ここに住んでいるポッサムの赤ちゃんだそうです。
後脚が長く、目も開きかけています。まだ、動いていました。
何とかならないかとあわてました。ポッサムは保護の対象になっていたはずですから。
宿舎の管理人と相談することになり、事務室に運び込みました。
数日前にも少し大きい赤ちゃんがが落ちていたそうです。
南オーストラリア博物館にカンガルーの胎児、0日と11日目の新生児の標本が展示されています(目立たないのですが)。

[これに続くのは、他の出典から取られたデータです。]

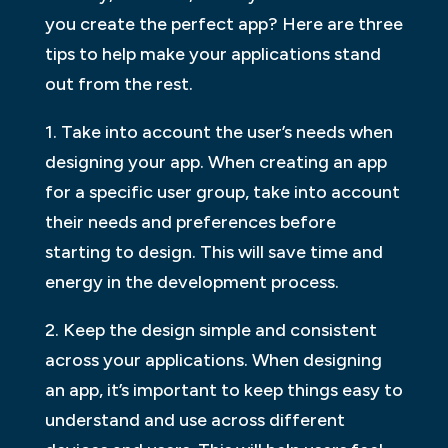
you create the perfect app? Here are three
tips to help make your applications stand
out from the rest.
1. Take into account the user’s needs when
designing your app. When creating an app
for a specific user group, take into account
their needs and preferences before
starting to design. This will save time and
energy in the development process.
2. Keep the design simple and consistent
across your applications. When designing
an app, it’s important to keep things easy to
understand and use across different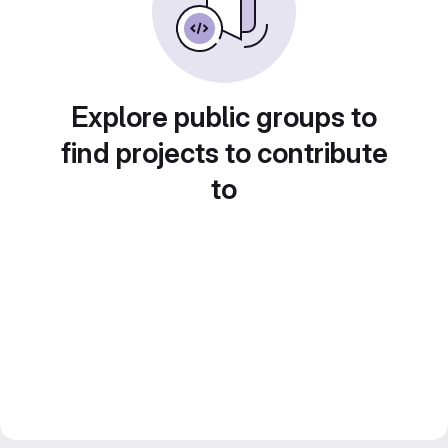
Explore public groups to
find projects to contribute
to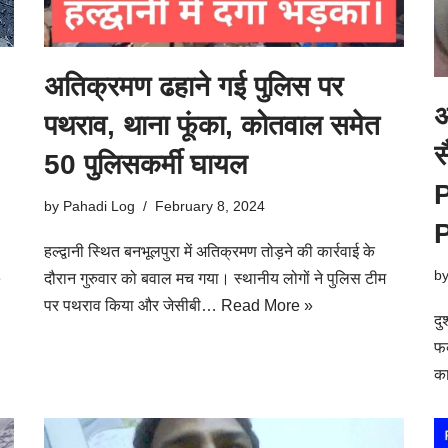
अतिक्रमण ढहाने गई पुलिस पर
अ
पथराव, थाना फूंका, कोतवाल समेत
स
50 पुलिसकर्मी घायल
by
Pahadi Log
February 8, 2024
हल्द्वानी स्थित बनभूलपुरा में अतिक्रमण तोड़ने की कार्रवाई के
b
e
दौरान गुरुवार को बवाल मच गया। स्थानीय लोगों ने पुलिस टीम
पर पथराव किया और जेसीबी…
Read More »
दु
फव
क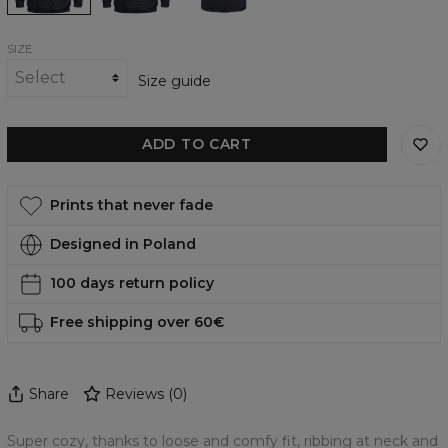
SIZE
Size guide
ADD TO CART
Prints that never fade
Designed in Poland
100 days return policy
Free shipping over 60€
Share
Reviews
(
0
)
Super cozy, thanks to loose and comfy fit, ribbing at neck and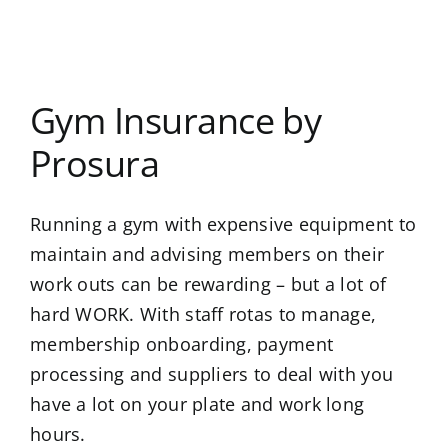
Gym Insurance by
Prosura
Running a gym with expensive equipment to
maintain and advising members on their
work outs can be rewarding – but a lot of
hard WORK. With staff rotas to manage,
membership onboarding, payment
processing and suppliers to deal with you
have a lot on your plate and work long
hours.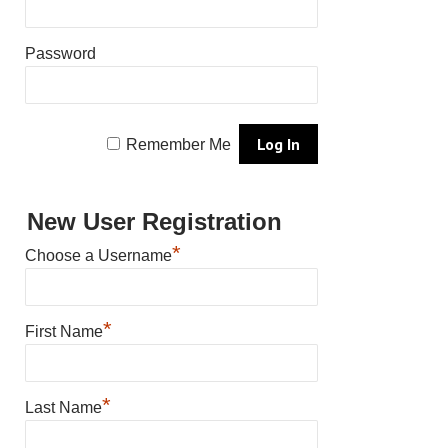
Password
Remember Me
New User Registration
*
Choose a Username
*
First Name
*
Last Name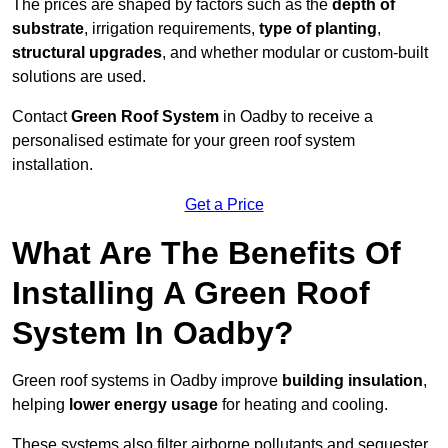
The prices are shaped by factors such as the
depth of
substrate
, irrigation requirements,
type of planting
,
structural upgrades
, and whether modular or custom-built
solutions are used.
Contact
Green Roof System
in Oadby to receive a
personalised estimate for your green roof system
installation.
Get a Price
What Are The Benefits Of
Installing A Green Roof
System In Oadby?
Green roof systems in Oadby improve
building insulation
,
helping
lower energy usage
for heating and cooling.
These systems also filter airborne pollutants and sequester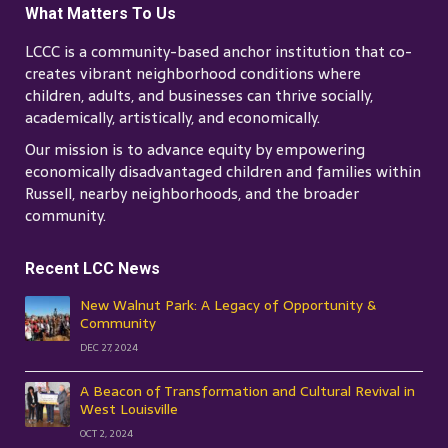
What Matters To Us
LCCC is a community-based anchor institution that co-
creates vibrant neighborhood conditions where
children, adults, and businesses can thrive socially,
academically, artistically, and economically.
Our mission is to advance equity by empowering
economically disadvantaged children and families within
Russell, nearby neighborhoods, and the broader
community.
Recent LCC News
New Walnut Park: A Legacy of Opportunity &
Community
DEC 27, 2024
A Beacon of Transformation and Cultural Revival in
West Louisville
OCT 2, 2024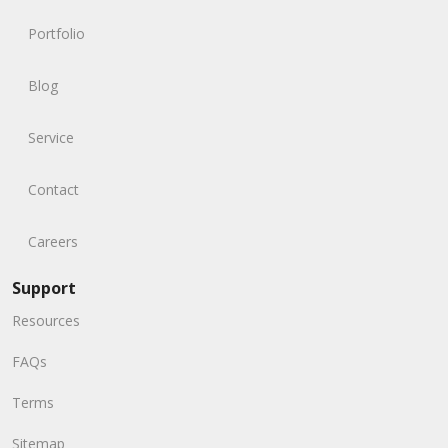
Portfolio
Blog
Service
Contact
Careers
Support
Resources
FAQs
Terms
Sitemap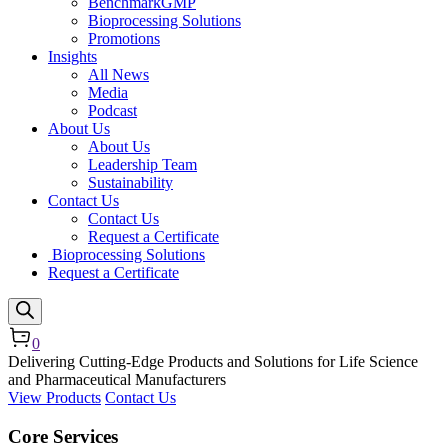
BenchmarkGMP
Bioprocessing Solutions
Promotions
Insights
All News
Media
Podcast
About Us
About Us
Leadership Team
Sustainability
Contact Us
Contact Us
Request a Certificate
Bioprocessing Solutions
Request a Certificate
0
Delivering Cutting-Edge Products and Solutions for Life Science
and Pharmaceutical Manufacturers
View Products
Contact Us
Core Services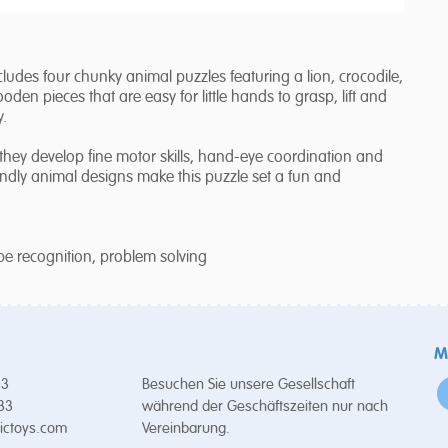
ludes four chunky animal puzzles featuring a lion, crocodile,
en pieces that are easy for little hands to grasp, lift and
y.
 they develop fine motor skills, hand-eye coordination and
iendly animal designs make this puzzle set a fun and
ape recognition, problem solving
M
53
Besuchen Sie unsere Gesellschaft
 33
während der Geschäftszeiten nur nach
ictoys.com
Vereinbarung.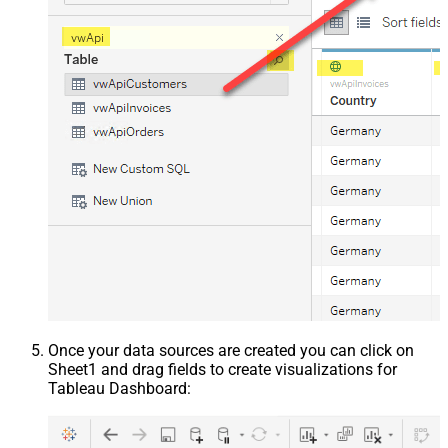
Once your data sources are created you can click on
Sheet1 and drag fields to create visualizations for
Tableau Dashboard: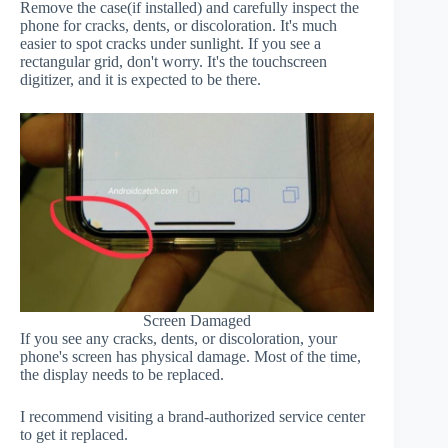
Remove the case(if installed) and carefully inspect the
phone for cracks, dents, or discoloration. It's much
easier to spot cracks under sunlight. If you see a
rectangular grid, don't worry. It's the touchscreen
digitizer, and it is expected to be there.
Screen Damaged
If you see any cracks, dents, or discoloration, your
phone's screen has physical damage. Most of the time,
the display needs to be replaced.
I recommend visiting a brand-authorized service center
to get it replaced.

0日。3cmくらいでしょうか。液浸なので大きさがよくわかりません。
前肢がしっかりとひもを握っているようにも見えます。長いはずの後肢が目立ちません。
へその緒のようなものが見えます。
11日目。まだ目が開いていませんが、しっかりした形になってきました。
これが胎児です。
説明では’臍帯(umbilical cord:さいたい;へその緒)でつながっている”と書かれています。
有袋類にへその緒が。
一般にはへその緒は有胎盤類に特有とされます。有袋類の胎児も卵黄嚢(黄身を入れた袋)から養分を摂りますが、その管のなごりを持つ仲間もいます(*有胎盤類では尿膜が主体になり
ます)。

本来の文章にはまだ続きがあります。